И так, выбивая трубку о каблук и разбирая ее, Райнхарт рассказывал, где он за это время побывал, рассказывал о ночах под открытым небом, об овчарках греческих пастухов и сербских монастырях, о таможенниках, которых он обвел вокруг пальца. Дело шло к вечеру. Ивонна чувствовала себя лучше, по крайней мере, временами. Море, проплывавшие мимо берега и острова были великолепны, легкий ветер, чайки над вспененным следом за кормой, заходящее солнце над рифами… Боже, думала Ивонна, не своди меня с этим человеком! И это лицо не могло от нее ничего утаить. До чего же он еще юн! Словно дыхание омытой дождем летней зелени окутало ее, хотя перед глазами была лишь вода за бортом, а молодой человек рассказывал, когда ей уже стало получше, о секретах хождения под парусом. Неужели такое бывает! Под темными переливами морских волн проблескивала зелень — словно висячие сады; Ивонну охватило сильное и острое чувство молодости, внезапное, как мартовское утро: все возможно, ничто еще не завершено, детские страхи исчезли, словно спала пелена, и вот ты стоишь в белом платьице на лугу, свободная от всего, а высоко в утренней синеве, над еще голыми ветвями плывут облака…

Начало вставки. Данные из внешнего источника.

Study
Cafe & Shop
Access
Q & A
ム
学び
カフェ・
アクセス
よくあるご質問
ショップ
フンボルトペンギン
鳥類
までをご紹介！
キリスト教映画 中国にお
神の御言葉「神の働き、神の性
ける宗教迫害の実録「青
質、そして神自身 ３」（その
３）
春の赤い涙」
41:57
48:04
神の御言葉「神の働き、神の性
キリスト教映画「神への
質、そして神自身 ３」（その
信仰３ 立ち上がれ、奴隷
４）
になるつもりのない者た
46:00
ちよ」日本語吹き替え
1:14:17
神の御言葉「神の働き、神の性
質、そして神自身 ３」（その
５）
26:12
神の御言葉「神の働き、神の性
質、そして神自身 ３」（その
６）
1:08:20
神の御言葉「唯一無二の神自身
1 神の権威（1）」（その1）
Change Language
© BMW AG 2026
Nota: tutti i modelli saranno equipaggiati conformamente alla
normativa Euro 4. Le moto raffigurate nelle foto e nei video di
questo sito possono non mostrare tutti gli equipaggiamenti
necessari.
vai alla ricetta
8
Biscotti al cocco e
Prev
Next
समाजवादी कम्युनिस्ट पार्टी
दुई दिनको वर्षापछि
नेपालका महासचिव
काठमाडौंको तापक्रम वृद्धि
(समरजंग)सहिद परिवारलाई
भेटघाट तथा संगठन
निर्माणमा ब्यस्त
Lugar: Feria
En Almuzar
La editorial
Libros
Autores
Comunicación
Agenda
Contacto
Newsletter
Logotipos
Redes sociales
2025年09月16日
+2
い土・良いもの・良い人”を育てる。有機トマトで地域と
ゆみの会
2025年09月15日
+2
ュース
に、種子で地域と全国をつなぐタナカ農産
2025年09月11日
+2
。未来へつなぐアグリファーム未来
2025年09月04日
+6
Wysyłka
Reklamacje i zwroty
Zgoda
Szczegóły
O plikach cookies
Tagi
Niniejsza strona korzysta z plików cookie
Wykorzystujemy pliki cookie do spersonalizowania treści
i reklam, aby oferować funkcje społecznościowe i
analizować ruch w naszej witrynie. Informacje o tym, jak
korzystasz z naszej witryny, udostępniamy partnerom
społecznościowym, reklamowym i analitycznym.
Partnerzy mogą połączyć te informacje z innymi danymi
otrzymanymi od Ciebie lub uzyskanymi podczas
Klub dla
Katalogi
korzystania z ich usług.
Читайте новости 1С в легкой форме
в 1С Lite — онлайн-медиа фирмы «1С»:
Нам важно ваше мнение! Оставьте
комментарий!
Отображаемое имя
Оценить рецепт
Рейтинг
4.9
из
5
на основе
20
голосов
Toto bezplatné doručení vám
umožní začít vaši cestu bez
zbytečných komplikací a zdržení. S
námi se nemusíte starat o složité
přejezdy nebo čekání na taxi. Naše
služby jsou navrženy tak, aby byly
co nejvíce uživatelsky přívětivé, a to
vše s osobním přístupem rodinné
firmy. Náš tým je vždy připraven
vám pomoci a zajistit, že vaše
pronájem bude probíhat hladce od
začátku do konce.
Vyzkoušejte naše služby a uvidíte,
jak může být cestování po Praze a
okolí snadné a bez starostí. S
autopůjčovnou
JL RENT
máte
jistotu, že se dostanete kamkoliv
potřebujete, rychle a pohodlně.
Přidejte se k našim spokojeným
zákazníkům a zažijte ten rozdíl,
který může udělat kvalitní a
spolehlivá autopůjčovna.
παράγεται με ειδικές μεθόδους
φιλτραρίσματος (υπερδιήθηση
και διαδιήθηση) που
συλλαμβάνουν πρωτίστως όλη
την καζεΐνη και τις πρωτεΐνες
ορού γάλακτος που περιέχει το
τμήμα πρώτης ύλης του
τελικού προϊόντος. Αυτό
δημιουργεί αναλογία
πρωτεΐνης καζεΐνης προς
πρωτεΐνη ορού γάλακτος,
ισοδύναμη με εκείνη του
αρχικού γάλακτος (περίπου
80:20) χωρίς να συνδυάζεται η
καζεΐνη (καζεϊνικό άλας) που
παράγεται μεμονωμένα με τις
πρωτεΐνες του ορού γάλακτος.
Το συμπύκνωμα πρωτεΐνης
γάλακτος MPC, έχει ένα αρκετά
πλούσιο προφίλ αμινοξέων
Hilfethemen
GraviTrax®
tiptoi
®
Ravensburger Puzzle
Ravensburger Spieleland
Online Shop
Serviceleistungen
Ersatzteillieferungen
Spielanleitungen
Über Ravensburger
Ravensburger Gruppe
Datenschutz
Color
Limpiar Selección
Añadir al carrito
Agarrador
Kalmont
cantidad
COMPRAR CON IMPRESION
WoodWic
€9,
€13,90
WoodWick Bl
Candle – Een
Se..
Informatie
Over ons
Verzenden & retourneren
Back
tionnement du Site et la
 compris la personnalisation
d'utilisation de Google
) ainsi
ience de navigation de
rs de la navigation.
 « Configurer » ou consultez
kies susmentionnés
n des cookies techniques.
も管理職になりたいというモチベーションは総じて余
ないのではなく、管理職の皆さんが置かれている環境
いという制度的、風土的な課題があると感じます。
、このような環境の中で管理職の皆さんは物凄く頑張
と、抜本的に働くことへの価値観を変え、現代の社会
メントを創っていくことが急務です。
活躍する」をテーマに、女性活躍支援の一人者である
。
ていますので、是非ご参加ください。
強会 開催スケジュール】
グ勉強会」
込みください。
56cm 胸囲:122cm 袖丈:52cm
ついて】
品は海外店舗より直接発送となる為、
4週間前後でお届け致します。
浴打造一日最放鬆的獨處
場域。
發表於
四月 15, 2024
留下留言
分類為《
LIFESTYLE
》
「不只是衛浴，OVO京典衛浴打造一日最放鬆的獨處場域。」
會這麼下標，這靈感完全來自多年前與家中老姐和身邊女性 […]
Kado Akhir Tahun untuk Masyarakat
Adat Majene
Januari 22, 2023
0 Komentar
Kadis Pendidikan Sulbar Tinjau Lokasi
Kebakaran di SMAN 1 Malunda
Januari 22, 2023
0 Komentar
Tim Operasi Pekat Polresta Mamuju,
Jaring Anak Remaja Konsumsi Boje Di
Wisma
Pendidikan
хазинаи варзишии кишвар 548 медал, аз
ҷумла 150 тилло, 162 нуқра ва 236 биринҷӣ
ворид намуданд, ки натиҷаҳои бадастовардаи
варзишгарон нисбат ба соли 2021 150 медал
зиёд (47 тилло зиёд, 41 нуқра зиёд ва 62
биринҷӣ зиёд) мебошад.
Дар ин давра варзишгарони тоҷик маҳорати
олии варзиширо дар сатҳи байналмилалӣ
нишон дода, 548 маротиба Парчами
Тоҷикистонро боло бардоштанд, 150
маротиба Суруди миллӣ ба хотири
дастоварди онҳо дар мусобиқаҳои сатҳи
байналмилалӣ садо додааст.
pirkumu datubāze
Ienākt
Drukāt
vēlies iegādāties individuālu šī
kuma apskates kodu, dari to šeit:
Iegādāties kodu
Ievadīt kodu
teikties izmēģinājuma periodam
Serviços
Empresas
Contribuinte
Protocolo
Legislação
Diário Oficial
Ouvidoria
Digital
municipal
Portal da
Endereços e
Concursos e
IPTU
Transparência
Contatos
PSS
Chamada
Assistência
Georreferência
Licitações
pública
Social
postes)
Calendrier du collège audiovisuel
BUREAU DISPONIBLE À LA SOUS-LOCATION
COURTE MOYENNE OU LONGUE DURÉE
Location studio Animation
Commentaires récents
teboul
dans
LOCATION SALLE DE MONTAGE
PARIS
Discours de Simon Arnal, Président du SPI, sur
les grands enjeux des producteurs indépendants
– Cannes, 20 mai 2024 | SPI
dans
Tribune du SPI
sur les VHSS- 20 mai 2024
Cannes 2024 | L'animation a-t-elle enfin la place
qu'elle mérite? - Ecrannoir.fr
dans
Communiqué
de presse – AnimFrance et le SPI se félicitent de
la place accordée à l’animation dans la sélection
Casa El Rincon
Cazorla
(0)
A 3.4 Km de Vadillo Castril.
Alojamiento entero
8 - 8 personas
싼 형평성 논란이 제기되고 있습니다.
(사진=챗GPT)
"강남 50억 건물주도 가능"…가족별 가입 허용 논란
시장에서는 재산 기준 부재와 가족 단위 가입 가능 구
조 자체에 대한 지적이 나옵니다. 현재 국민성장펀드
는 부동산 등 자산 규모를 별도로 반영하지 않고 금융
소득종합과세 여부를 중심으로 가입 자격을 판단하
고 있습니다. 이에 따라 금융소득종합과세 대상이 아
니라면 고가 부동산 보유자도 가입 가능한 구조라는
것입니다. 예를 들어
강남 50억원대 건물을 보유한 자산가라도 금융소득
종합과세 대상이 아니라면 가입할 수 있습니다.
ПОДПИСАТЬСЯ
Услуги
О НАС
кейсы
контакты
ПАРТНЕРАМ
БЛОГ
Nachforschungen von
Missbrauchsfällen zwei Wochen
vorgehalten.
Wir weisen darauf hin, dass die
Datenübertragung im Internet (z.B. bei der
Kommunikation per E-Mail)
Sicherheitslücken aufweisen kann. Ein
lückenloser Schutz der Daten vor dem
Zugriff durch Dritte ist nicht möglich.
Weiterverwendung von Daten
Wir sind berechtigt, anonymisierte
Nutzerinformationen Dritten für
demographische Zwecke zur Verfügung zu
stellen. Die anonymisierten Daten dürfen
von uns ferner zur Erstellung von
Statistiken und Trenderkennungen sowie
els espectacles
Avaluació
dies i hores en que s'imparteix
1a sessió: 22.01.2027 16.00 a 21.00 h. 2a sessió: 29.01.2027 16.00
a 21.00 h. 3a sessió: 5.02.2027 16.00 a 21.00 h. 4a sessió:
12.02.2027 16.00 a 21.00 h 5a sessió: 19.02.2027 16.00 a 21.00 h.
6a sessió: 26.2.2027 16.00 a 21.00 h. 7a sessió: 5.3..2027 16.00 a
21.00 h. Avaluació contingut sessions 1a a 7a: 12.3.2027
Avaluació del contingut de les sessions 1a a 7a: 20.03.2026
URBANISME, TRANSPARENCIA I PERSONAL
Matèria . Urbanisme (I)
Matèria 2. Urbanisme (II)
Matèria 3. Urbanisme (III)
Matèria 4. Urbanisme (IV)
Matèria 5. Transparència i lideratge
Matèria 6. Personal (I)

Хинкельман и в самом деле покончил с собой, тридцати пяти лет от роду, так и не поняв при всей своей немалой, но совершенно на другом отточенной проницательности, что же, собственно, с ним приключилось.
Когда Ивонна перестала пускать его к себе, он уехал в Германию, но родительский пасторский дом показался ему невыносимым; он увидел, что его комната оклеена детскими обоями, а даты на рисунках проставлены им малюсенькими цифрами (свидетельство скромности), но с угнетающей добросовестностью, и, хотя Хинкельман не мог понять, что же в этом, собственно, плохого, стоило ему только об этом подумать, как все становилось отвратительным. Да еще мать, то и дело проводившая рукой по лбу, будто хотела поправить упавшие волосы, — больше всего раздражала она. Естественно, Хинкельман уже написал им о ребенке, теперь уже ничего нельзя было скрыть, и, уж во всяком случае, он не мог сказать, что Ивонна, его жена, лежит в клинике, чтобы избавиться от плода. Отец, с твердой надеждой ожидавший наследника, разговаривал все больше о раскопках и тому подобных вещах. Неожиданно, сославшись на необходимость встречи с коллегой — а коллеги в его профессии были немногочисленны и рассеяны по всей земле, — Хинкельман уже на следующий день отправился обратно в Швейцарию, где должна была находиться Ивонна.
Увидеть жену ему больше не довелось.
Несколько раз он передавал для нее цветы, которые, охваченный отчаянием от своего бесцельного бытия, сам собирал в полях — должно быть, как думала Ивонна, глядя на букет, не без умиления от своего галантного рыцарства, великодушной готовности простить. Иначе Ивонна к этому отнестись не могла; цветы, впрочем, пахли слишком сильно, так что сестре, которая их принесла, пришлось убрать букет еще до того, как она нашла для него вазу. Разумеется, этим дело не ограничилось. В окрестностях клиники Хинкельман оборвал все луга, словно школьник домогаясь своей собственной супруги, но не получая от нее ответного знака. После бесчисленных решений и сомнений однажды утром он явился лично и попросил сообщить ей об этом. Он ждал внизу в стеклянном вестибюле, со шляпой, закинутой за спину, ждал перед залитым солнцем окном, уставленным цветами, — в конце концов, возможно, что Ивонна и вовсе лежит не в той клинике, куда он все это время носил цветы, а эти невинные сестры просто делают из него дурака!
— Кто? — спросила Ивонна.
— Высокий господин…
Очень мило с его стороны, что он не представился мужем! Понял ли он, что в самом деле все кончено? — думала Ивонна, глядя на христиански простодушное лицо сестры.